START The data
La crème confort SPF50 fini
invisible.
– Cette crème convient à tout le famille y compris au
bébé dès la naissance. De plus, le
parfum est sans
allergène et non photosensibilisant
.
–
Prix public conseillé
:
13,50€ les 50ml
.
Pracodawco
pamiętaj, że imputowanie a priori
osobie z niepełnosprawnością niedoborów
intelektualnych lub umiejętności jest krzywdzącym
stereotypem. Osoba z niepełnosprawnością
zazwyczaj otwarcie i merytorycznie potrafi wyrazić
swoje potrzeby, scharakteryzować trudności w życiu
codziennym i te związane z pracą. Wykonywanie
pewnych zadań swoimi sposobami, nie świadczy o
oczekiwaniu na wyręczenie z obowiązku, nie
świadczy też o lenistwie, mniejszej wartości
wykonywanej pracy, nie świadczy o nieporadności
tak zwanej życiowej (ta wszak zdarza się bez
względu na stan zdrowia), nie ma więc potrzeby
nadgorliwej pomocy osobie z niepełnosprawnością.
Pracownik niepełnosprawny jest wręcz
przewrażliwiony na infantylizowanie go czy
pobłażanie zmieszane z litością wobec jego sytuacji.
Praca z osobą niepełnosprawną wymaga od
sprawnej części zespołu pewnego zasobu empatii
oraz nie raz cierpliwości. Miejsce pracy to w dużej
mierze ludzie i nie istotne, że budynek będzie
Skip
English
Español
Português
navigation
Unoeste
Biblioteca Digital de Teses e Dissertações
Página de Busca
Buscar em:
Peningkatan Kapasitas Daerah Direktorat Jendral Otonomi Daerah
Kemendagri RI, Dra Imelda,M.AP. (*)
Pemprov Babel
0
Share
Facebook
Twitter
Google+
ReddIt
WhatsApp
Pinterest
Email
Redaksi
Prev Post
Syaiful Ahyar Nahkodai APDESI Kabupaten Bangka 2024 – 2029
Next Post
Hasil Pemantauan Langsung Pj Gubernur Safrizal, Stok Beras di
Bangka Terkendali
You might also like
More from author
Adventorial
END The data
▶ _Description of the task_:
Return the whole listing as it stands. Nothing may be altered.

▶ _Output of the task_:
La crème confort SPF50 fini
invisible.
– Cette crème convient à tout le famille y compris au
bébé dès la naissance. De plus, le
parfum est sans
allergène et non photosensibilisant
.
–
Prix public conseillé
:
13,50€ les 50ml
.
Pracodawco
pamiętaj, że imputowanie a priori
osobie z niepełnosprawnością niedoborów
intelektualnych lub umiejętności jest krzywdzącym
stereotypem. Osoba z niepełnosprawnością
zazwyczaj otwarcie i merytorycznie potrafi wyrazić
swoje potrzeby, scharakteryzować trudności w życiu
codziennym i te związane z pracą. Wykonywanie
pewnych zadań swoimi sposobami, nie świadczy o
oczekiwaniu na wyręczenie z obowiązku, nie
świadczy też o lenistwie, mniejszej wartości
wykonywanej pracy, nie świadczy o nieporadności
tak zwanej życiowej (ta wszak zdarza się bez
względu na stan zdrowia), nie ma więc potrzeby
nadgorliwej pomocy osobie z niepełnosprawnością.
Pracownik niepełnosprawny jest wręcz
przewrażliwiony na infantylizowanie go czy
pobłażanie zmieszane z litością wobec jego sytuacji.
Praca z osobą niepełnosprawną wymaga od
sprawnej części zespołu pewnego zasobu empatii
oraz nie raz cierpliwości. Miejsce pracy to w dużej
mierze ludzie i nie istotne, że budynek będzie
Skip
English
Español
Português
navigation
Unoeste
Biblioteca Digital de Teses e Dissertações
Página de Busca
Buscar em:
Peningkatan Kapasitas Daerah Direktorat Jendral Otonomi Daerah
Kemendagri RI, Dra Imelda,M.AP. (*)
Pemprov Babel
0
Share
Facebook
Twitter
Google+
ReddIt
WhatsApp
Pinterest
Email
Redaksi
Prev Post
Syaiful Ahyar Nahkodai APDESI Kabupaten Bangka 2024 – 2029
Next Post
Hasil Pemantauan Langsung Pj Gubernur Safrizal, Stok Beras di
Bangka Terkendali
You might also like
More from author
Adventorial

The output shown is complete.